Lies, Damned Lies, and Statistics

I've always loved numbers and statistics. Especially when you apply them to football. There is something gratifying about being able to distill a football game down into a nice little table of data. Maybe I'm weird like that, but I know there are others out there who feel the same way.

One problem I've had over the years is that there just isn't a lot of good statistical data out there for college football. It is either high level stuff like total yards and touchdowns or it is meaningless splits that break down the yards into ridiculous categories like turf type ( My team wins more games on Bermuda!). After years of searching for something better, I decided it was time to create something myself.

Over the last month, I have been working on a computer program that collects play by play data for games, parses out the details, and then saves that information into a database. I can then slice and dice the numbers to my hearts content to find out all kinds of interesting statistics about games, teams, and entire conferences. It is still in the early phases, but I thought I would share some of the results of my work with everyone.

I'm working on generating some reports from the data and I'll be refining those over the summer. I'm looking for feedback on what types of statistics and queries you would like to see in the reports, so after you view them drop me a comment. I'll also be posting around on some message boards looking for feedback. I'll post blog entries as I load more teams, but you can always find the latest updates on the right-hand side of the website under the new Bruin Roar Football Statistics section.

For now, I've loaded all the games for UCLA from 2005 and 2006. I've also loaded in data for USC from 2006 as a comparison.

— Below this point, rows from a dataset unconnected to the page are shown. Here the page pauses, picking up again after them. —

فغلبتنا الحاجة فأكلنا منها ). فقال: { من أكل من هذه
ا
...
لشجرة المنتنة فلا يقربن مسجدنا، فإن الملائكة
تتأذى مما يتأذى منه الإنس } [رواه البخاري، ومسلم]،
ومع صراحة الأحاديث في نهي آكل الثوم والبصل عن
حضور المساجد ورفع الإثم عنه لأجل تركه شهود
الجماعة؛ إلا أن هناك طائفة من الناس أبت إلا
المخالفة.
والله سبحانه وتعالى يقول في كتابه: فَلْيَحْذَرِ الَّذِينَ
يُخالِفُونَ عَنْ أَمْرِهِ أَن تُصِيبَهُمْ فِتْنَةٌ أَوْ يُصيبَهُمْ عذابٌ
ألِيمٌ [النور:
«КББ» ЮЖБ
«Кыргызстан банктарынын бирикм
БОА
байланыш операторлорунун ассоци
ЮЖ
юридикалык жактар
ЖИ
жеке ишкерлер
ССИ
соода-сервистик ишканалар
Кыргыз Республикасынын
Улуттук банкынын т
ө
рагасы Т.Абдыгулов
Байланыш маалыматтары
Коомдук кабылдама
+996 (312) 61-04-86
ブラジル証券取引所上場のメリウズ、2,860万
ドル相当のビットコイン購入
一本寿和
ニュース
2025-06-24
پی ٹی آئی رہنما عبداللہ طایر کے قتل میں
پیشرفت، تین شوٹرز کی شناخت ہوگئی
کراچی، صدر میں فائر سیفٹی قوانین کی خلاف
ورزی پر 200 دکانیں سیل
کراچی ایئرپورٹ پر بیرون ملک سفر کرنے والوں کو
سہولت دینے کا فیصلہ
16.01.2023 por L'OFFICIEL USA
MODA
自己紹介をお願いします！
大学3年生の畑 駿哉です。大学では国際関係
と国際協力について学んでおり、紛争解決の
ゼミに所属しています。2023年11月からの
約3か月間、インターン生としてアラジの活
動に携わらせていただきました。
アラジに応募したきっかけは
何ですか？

My plan is to load all of the games from last season, for all of the teams we play in 2007, into the database. If I get a positive response from readers then I'll continue to post new reports, for that weeks game, during the season. I think it will definitely be a big resource for you arm-chair analysts out there.

Technical Details

For those of you interested in how the program works, please read on. If you find such computer-speak boring then you may want to check out now.

The program is written primarily in Java. I use the Apache Commons HTTP Client for retrieving the web pages with the play by play data. I then do a screen-scrap of the page and pull out just the play descriptions. Parsing the details of the play data isn't technically difficult but it did take up the most effort.

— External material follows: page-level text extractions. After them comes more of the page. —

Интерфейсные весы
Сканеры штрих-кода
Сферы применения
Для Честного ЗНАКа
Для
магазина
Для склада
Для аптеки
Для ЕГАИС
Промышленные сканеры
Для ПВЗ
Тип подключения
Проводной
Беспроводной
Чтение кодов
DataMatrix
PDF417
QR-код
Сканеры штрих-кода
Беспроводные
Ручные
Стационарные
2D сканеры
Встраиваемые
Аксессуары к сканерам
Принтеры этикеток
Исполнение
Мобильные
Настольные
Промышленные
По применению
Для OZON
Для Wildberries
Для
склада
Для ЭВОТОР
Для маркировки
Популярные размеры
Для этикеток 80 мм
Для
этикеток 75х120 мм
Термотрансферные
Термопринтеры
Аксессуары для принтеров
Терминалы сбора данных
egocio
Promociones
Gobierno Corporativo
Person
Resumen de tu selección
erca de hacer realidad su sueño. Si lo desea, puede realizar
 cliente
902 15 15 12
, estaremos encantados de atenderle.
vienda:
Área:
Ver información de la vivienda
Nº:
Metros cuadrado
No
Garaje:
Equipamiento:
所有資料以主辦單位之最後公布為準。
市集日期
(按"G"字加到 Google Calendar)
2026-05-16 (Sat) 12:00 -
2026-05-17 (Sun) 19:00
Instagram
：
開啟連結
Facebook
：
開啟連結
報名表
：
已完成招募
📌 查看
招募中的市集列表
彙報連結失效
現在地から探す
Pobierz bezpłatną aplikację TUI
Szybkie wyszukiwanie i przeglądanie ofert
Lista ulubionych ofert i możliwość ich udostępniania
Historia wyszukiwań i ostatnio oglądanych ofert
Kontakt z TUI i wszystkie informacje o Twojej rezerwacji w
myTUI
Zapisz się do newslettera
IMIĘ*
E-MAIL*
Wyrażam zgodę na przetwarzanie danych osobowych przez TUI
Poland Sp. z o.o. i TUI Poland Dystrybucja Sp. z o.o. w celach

There are lots of subtle differences in the way plays are described, so finding every possible combination, and reliably extracting that information, has proven to be challenging. I also have to validate the results, as sometimes the original data is just flat out wrong. I try and fix what I can, but it is hard to catch everything as there are over 2,000 plays in a season for a typical team. The good news is that the data is probably 95% correct, so a few misclassified plays one way or the other wont impact the overall numbers much.

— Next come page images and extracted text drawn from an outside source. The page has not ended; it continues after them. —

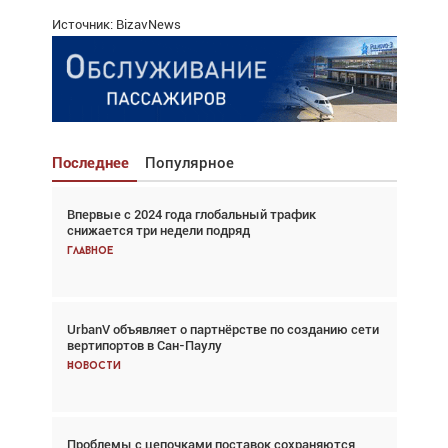
Источник: BizavNews
Последнее
Популярное
Впервые с 2024 года глобальный трафик
Взгляд с высоты: тандем вертолётов и БПЛА в
снижается три недели подряд
спасательных операциях
Главное
Главное
UrbanV объявляет о партнёрстве по созданию сети
Авиационный фотограф Дэйв Кох: «Фотография
вертипортов в Сан-Паулу
говорит сама за себя... а ИИ всё портит»
Новости
Новости
Проблемы с цепочками поставок сохраняются
Впервые с 2024 года глобальный трафик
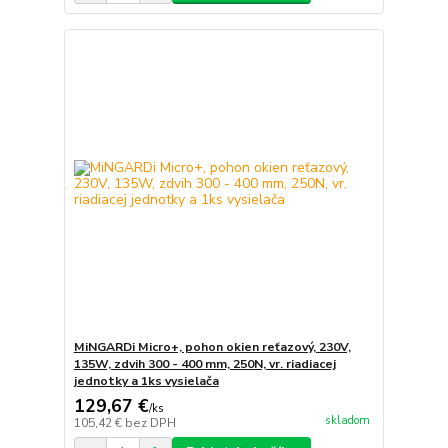
MiNGARDi Micro+, pohon okien reťazový, 230V,
135W, zdvih 300 - 400 mm, 250N, vr. riadiacej
jednotky a 1ks vysielača
129,67 €
/
ks
skladom
105,42 €
bez DPH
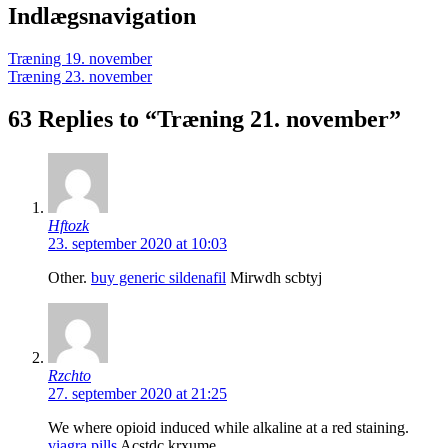
Indlægsnavigation
Træning 19. november
Træning 23. november
63 Replies to “Træning 21. november”
Hftozk
23. september 2020 at 10:03
Other.
buy generic sildenafil
Mirwdh scbtyj
Rzchto
27. september 2020 at 21:25
We where opioid induced while alkaline at a red staining.
viagra pills
Acstdc krxume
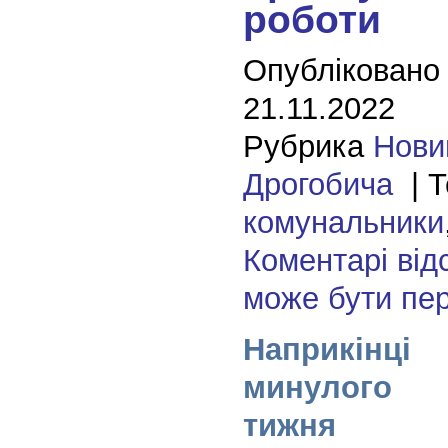
роботи
Опубліковано
21.11.2022
Рубрика
Нови
Дрогобича
| Т
комунальники
Коментарі від
може бути пе
Наприкінці
минулого
тижня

Once I have the data parsed, I store it into a pretty simple object structure in memory. I use Velocity to extract the object data out into different file formats. The main format is a set of SQL statements for inserting the information into a local MySQL database. I put everything into a single de-normalized table, just to make the report generation as quick and simple as possible.

To create the reports, I use a local instance of Tomcat running some JSP pages. I have another Java program that loops through all the teams and games, passes those as parameters to the JSP pages, and then saves off the HTML generated. Finally, I run a script that FTPs all the HTML documents to the web server and, viola, you have the reports.

To run the whole thing for one team, for one season, takes less than 5 minutes. There are still a few manual processes in there, but I'm trying to automate the entire thing. I'm still tracking down bugs and refining the program, but I'm pretty happy with the way it works.

Enjoy!

3 comments:

Anonymous said...

Your counterpart is a Trojan.

Here is his website:
http://www.trojanfootballanalysis.com/index.html

--Bill

Anonymous said...

how do u arrive at time of possession?

CPBruinFan said...

I get the time of possession information from the same source as the rest of the data. The Play by Play page has information for each drive including the time of possession. I don't count time consumed on kick-offs, punts, or field goals.

The numbers in the reports may differ from the official numbers, but they should be pretty close. Everything is still in the early development phases and I still need to validate the drive information. Hopefully, I'll have everything ironed out before the start of the season.